Sergei Gouriev et Daniel Treisman
Spin dictators - Le nouveau visage de la tyrannie au XXIe siècle 
Payot, Paris, 2023 

10 novembre 2023

« Les chambres à gaz sont un détail » : une petite phrase encore puissante trente-six ans plus tard

Des citoyens peuvent-ils participer à une manifestation contre l’antisémitisme alors que le président de leur parti vient de déclarer qu’à son avis le fondateur d’un parti dont le sien est issu n’était pas antisémite ? À Lilliput, un tel débat aurait quelque chose de la querelle entre gros-boutiens et petit-boutiens. Mais nous sommes en France : les mots ont un sens et non deux bouts. « Antisémitisme » désigne aussi bien la pratique active du pogrom que les considérations historiques illégales pour lesquelles Jean-Marie Le Pen a été condamné*. Et les polémiques autour de la participation du Rassemblement national à la manifestation organisée le 12 novembre 2023 par les présidents du Sénat et de l’Assemblée nationale illustrent bruyamment l’importance des petites phrases.

Tout vient de ce dialogue sur BFM TV, le 5 novembre, entre le journaliste Benjamin Duhamel et Jordan Bardella, président du Rassemblement national :

‑ Est ce qu'il n'y a pas unparadoxe à porter la cause de la lutte contre l'antisémitisme comme vous le faites à l'instant quand on est patron d'un parti qui a été dirigé pendant près de 40 ans par un condamné pour négationnisme et pour des propos notoirement antisémites ?

‑ Je pourrais vous rappeler que M. Faure est l'héritier d'un mouvement politique qui a fait élire à la tête du pays M. Mitterrand qui a reçu des mains du maréchal Pétain la plus haute distinction du régime de Vichy. […]

‑ Moi je vous pose une question précise sur l'héritage du Front national devenu Rassemblement national dirigé pendant près de 40 ans par Jean-Marie Le Pen.

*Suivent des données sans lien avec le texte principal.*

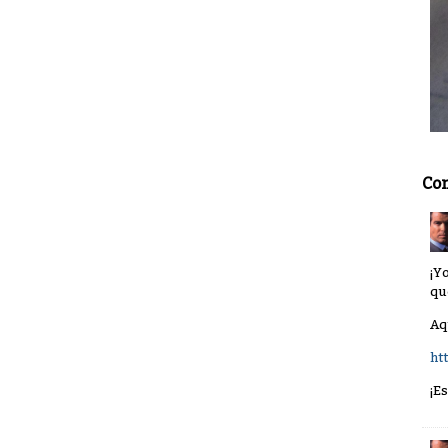
Co
¡Y
qu
Aq
ht
¡E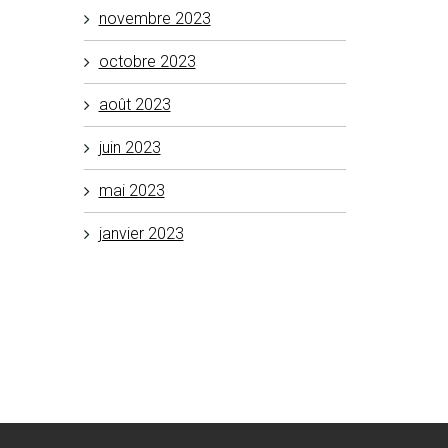
novembre 2023
octobre 2023
août 2023
juin 2023
mai 2023
janvier 2023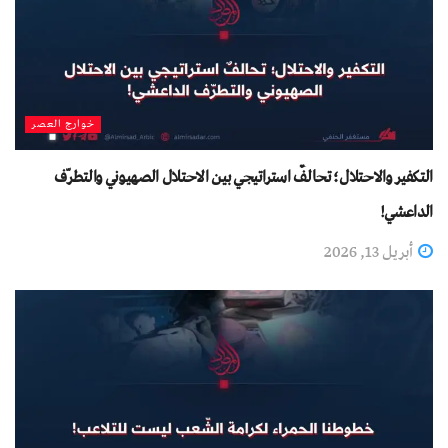
خوارج العصر
التكفير والاحتلال؛ تحالفٌ استراتيجي بين الاحتلال الصهيوني والتطرّف
الداعشي!
أبريل 13, 2026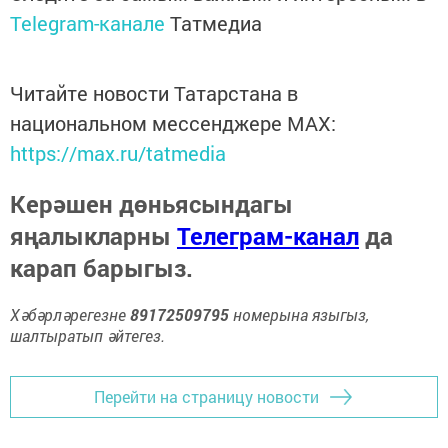
Telegram-канале
Татмедиа
Читайте новости Татарстана в
национальном мессенджере MАХ:
https://max.ru/tatmedia
Керәшен дөньясындагы
яңалыкларны
Телеграм-канал
да
карап барыгыз.
Хәбәрләрегезне
89172509795
номерына языгыз,
шалтыратып әйтегез.
Перейти на страницу новости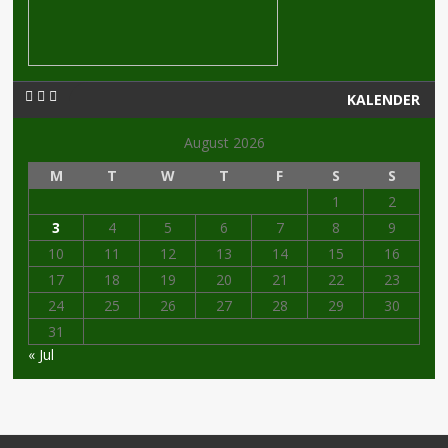
KALENDER
August 2026
M
T
W
T
F
S
S
1
2
3
4
5
6
7
8
9
10
11
12
13
14
15
16
17
18
19
20
21
22
23
24
25
26
27
28
29
30
31
« Jul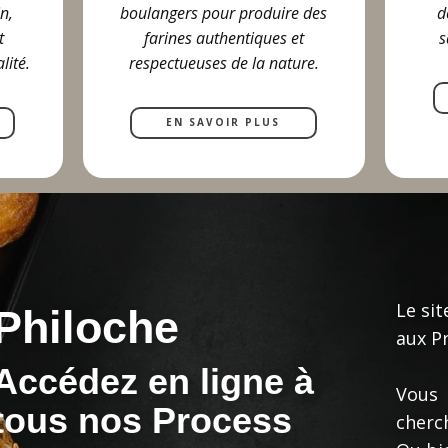
n,
boulangers pour produire des
d
t
farines authentiques et
s
lité.
respectueuses de la nature.
EN SAVOIR PLUS
Le si
Philoche
aux Pr
Accédez en ligne à
Vous 
tous nos Process
cherc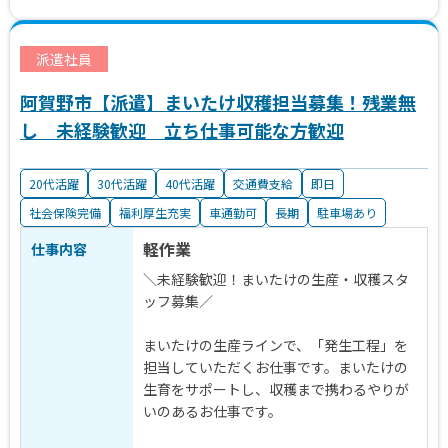
派遣社員
阿賀野市【派遣】まいたけ収穫担当募集！残業無
し 未経験歓迎 立ち仕事可能な方歓迎
20代活躍
30代活躍
40代活躍
交通費支給
即日
社会保険完備
福利厚生充実
車通勤可
長期
駐車場あり
軽作業
仕事内容
＼未経験歓迎！まいたけの生産・収穫スタ
ッフ募集／
まいたけの生産ラインで、「発生工程」を
担当していただくお仕事です。まいたけの
生育をサポートし、収穫まで携わるやりが
いのあるお仕事です。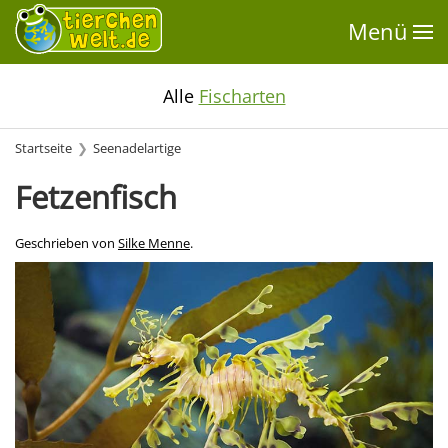
Menü
Alle
Fischarten
Startseite
Seenadelartige
Fetzenfisch
Geschrieben von
Silke Menne
.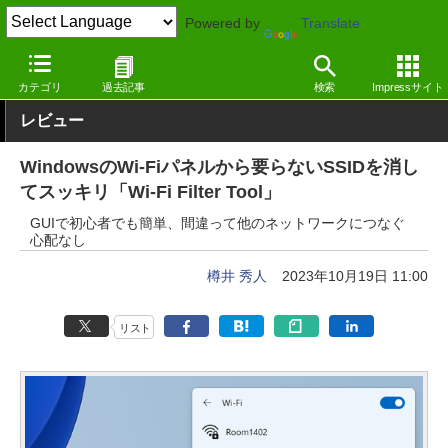
Powered by
Translate
窓の杜
インターネット
ネットワーク
Windows
カテゴリ
過去記事
検索
Impressサイト
レビュー
WindowsのWi-Fiパネルから要らないSSIDを消し
てスッキリ「Wi-Fi Filter Tool」
GUIで初心者でも簡単、間違って他のネットワークにつなぐ
心配なし
樽井 秀人
2023年10月19日 11:00
リスト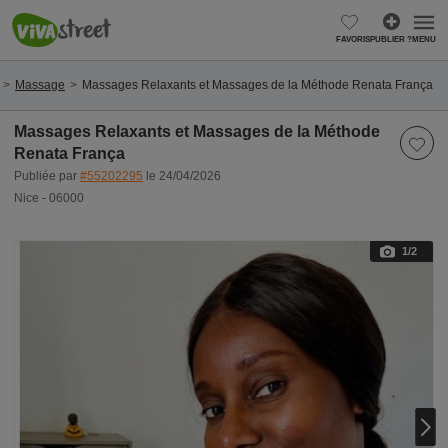
FAVORIS
PUBLIER ?
MENU
Massage
Massages Relaxants et Massages de la Méthode Renata França
Massages Relaxants et Massages de la Méthode
Renata França
Publiée par
#55202295
le 24/04/2026
Nice - 06000
1
/2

‑ M. Duhamel, la rupture politique entre Marine Le Pen et Jean-Marie Le Pen en 2015 a précisément eu lieu sur la question de l'antisémitisme, allant même jusqu'à exclure son propre père.

‑ Jean-Marie Le Pen, il n'est pas antisémite ?

‑ et euh... je ne le crois pas... je ne sonde pas les cœurs et les reins,  je ne le crois pas.

‑ Ah vous ne croyez pas que Jean-Marie Le Pen est antisémite ?

‑ Non je ne le crois pas…

‑ Mais il a quand même été condamné plusieurs fois pour cela.

‑ …maintenant, je suis né en 1995 et vous me parlez d'un temps que je n'ai pas connu […]

‑ Donc Jean-Marie Le Pen pour vous n'était pas antisémite... n'est pas antisémite.

‑ Non mais je ne suis pas juge, M. Duhamel.

‑ Ben les juges ont parlé puisqu'il a été condamné.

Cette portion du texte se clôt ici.